Na een paar maanden waren ze klaar om te gaan. De expeditie zou vertrekken, schijnbaar in elke richting. Ze bleven gedurende een periode van enkele maanden tot vier jaar buiten, op zoek naar vlaktes, bergen, rivieren en oerwouden. Onderweg zouden ze inboorlingen ontmoeten: deze zouden ze ofwel martelen of zich bezighouden met geschenken om informatie te krijgen over waar ze goud konden vinden. Bijna altijd wezen de inboorlingen in een bepaalde richting en zeiden een variatie van 'onze buren in die richting hebben het goud dat u zoekt'. De inboorlingen hadden snel geleerd dat de beste manier om van deze onbeleefde, gewelddadige mannen af te komen, was om ze te vertellen wat ze wilden horen en ze op weg te sturen.
Ondertussen zouden ziekten, desertie en inheemse aanvallen de expeditie afzwakken. Desondanks bleken de expedities verrassend veerkrachtig, moedige door muggen geteisterde moerassen, hordes boze inboorlingen, laaiende hitte op de vlakten, ondergelopen rivieren en ijzige bergpassen. Uiteindelijk, wanneer hun aantal te laag werd (of wanneer de leider stierf), zou de expeditie opgeven en naar huis terugkeren.

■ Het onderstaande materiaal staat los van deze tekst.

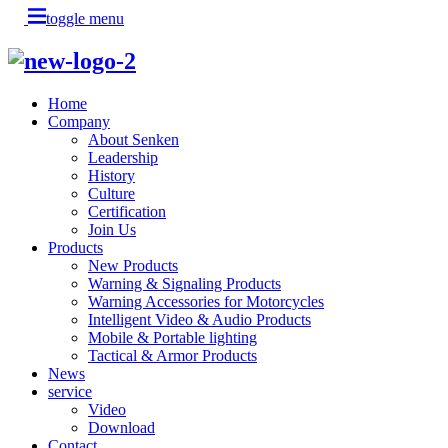
toggle menu
Home
Company
About Senken
Leadership
History
Culture
Certification
Join Us
Products
New Products
Warning & Signaling Products
Warning Accessories for Motorcycles
Intelligent Video & Audio Products
Mobile & Portable lighting
Tactical & Armor Products
News
service
Video
Download
Contact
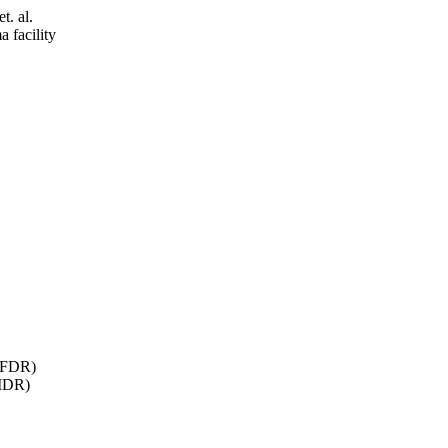
t. al.
facility
 AFDR)
SIDR)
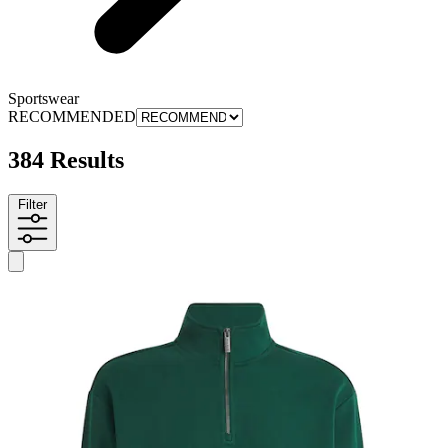
Sportswear
RECOMMENDED
384 Results
Filter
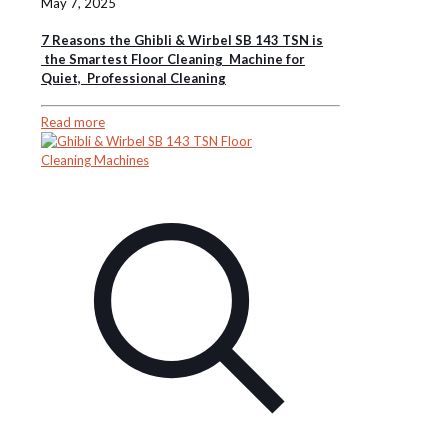
May 7, 2025
7 Reasons the Ghibli & Wirbel SB 143 TSN is
the Smartest Floor Cleaning Machine for
Quiet, Professional Cleaning
Read more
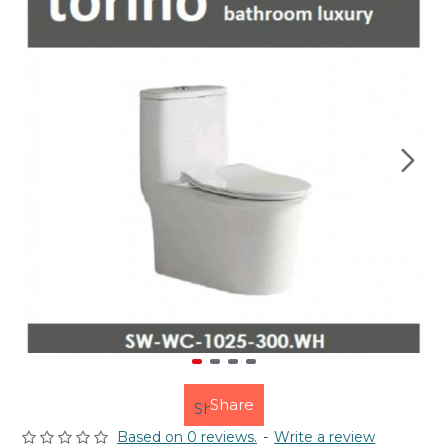
Share
Based on 0 reviews.
-
Write a review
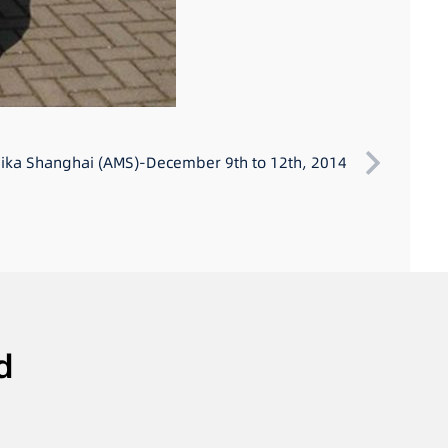
ka Shanghai (AMS)-December 9th to 12th, 2014
d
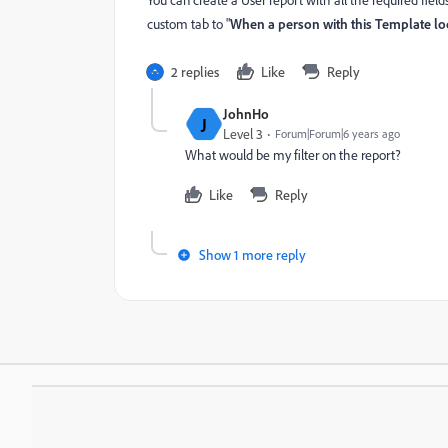
You can create a User report with all the required fie
custom tab to "
When a person with this Template loo
2 replies
Like
Reply
JohnHo
J
Level 3
Forum|Forum|6 years ago
What would be my filter on the report?
Like
Reply
Show 1 more reply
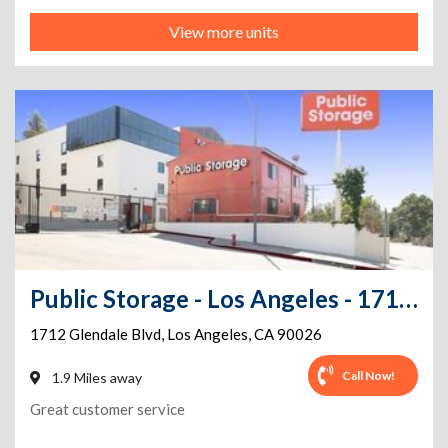
View more units
Public Storage - Los Angeles - 1712 Glendale Blvd
1712 Glendale Blvd
,
Los Angeles
,
CA
90026
Call Now!
1.9 Miles away
Great customer service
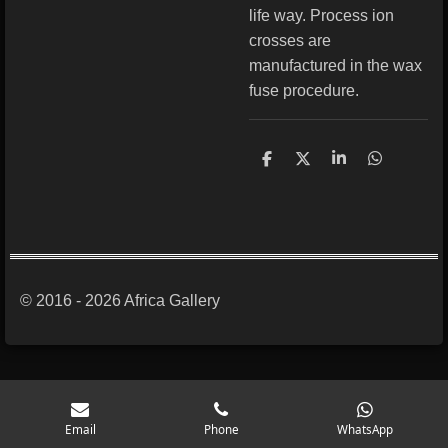
life way. Process ion
crosses are
manufactured in the wax
fuse procedure.
S
S
S
S
h
h
h
h
a
a
a
a
r
r
r
r
e
e
e
e
© 2016 - 2026 Africa Gallery
Email
Phone
WhatsApp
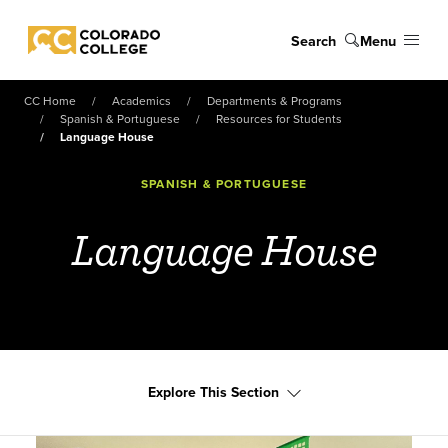
Skip to main content
Search
Menu
Colorado College
CC Home
Academics
Departments & Programs
Spanish & Portuguese
Resources for Students
Language House
SPANISH & PORTUGUESE
Language House
Explore This Section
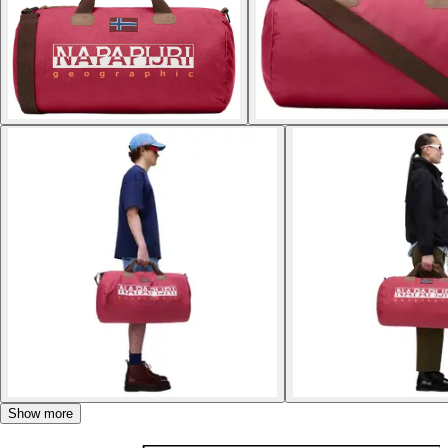
Show more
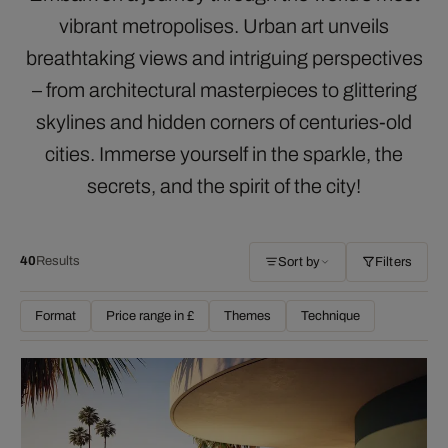
vibrant metropolises. Urban art unveils
breathtaking views and intriguing perspectives
– from architectural masterpieces to glittering
skylines and hidden corners of centuries-old
cities. Immerse yourself in the sparkle, the
secrets, and the spirit of the city!
40
Results
Sort by
Filters
Format
Price range in £
Themes
Technique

In de loop der jaren zochten veel mannen in Zuid-Amerika naar de legendarische verloren goudstad. In het beste geval waren het spontane ontdekkingsreizigers, die de inboorlingen die ze tegenkwamen relatief eerlijk behandelden en hielpen het onbekende binnenland van Zuid-Amerika in kaart te brengen. In het ergste geval waren het hebzuchtige, geobsedeerde slagers die zich een weg banen door inheemse bevolkingsgroepen en duizenden doden in hun vruchteloze zoektocht. Hier zijn enkele van de meer vooraanstaande zoekers van El Dorado:
Dus, is El Dorado ooit gevonden? Soort van. De veroveraars volgden verhalen over El Dorado tot Cundinamarca maar weigerden te geloven dat ze de mythische stad hadden gevonden, dus bleven ze zoeken. De Spanjaarden wisten het niet, maar de beschaving van Muisca was de laatste grote inheemse cultuur met enige rijkdom. De El Dorado waar ze na 1537 naar zochten, bestond niet. Toch zochten en zochten ze: tientallen expedities met duizenden mannen verkenden Zuid-Amerika tot ongeveer 1800 toen Alexander Von Humboldt Zuid-Amerika bezocht en concludeerde dat El Dorado de hele tijd een mythe was geweest.
Tegenwoordig kun je El Dorado op een kaart vinden, hoewel het niet degene is waar de Spanjaarden naar op zoek waren. Er zijn steden met de naam El Dorado in verschillende landen, waaronder Venezuela, Mexico en Canada. In de VS zijn er niet minder dan dertien steden met de naam El Dorado (of Eldorado). El Dorado vinden is gemakkelijker dan ooit ... verwacht alleen geen straten met goud.
De El Dorado-legende is veerkrachtig gebleken. Het idee van een verloren goudstad en de wanhopige mannen die ernaar zoeken, is gewoon te romantisch voor schrijvers en kunstenaars om zich te verzetten. Talloze liedjes, verhalenboeken en gedichten (waaronder een van Edgar Allen Poe) zijn over het onderwerp geschreven. Er is zelfs een superheld genaamd El Dorado. Vooral filmmakers zijn gefascineerd door de legende: sinds 2010 werd er een film gemaakt over een hedendaagse geleerde die aanwijzingen vindt voor de verloren stad El Dorado: actie en shootouts volgen.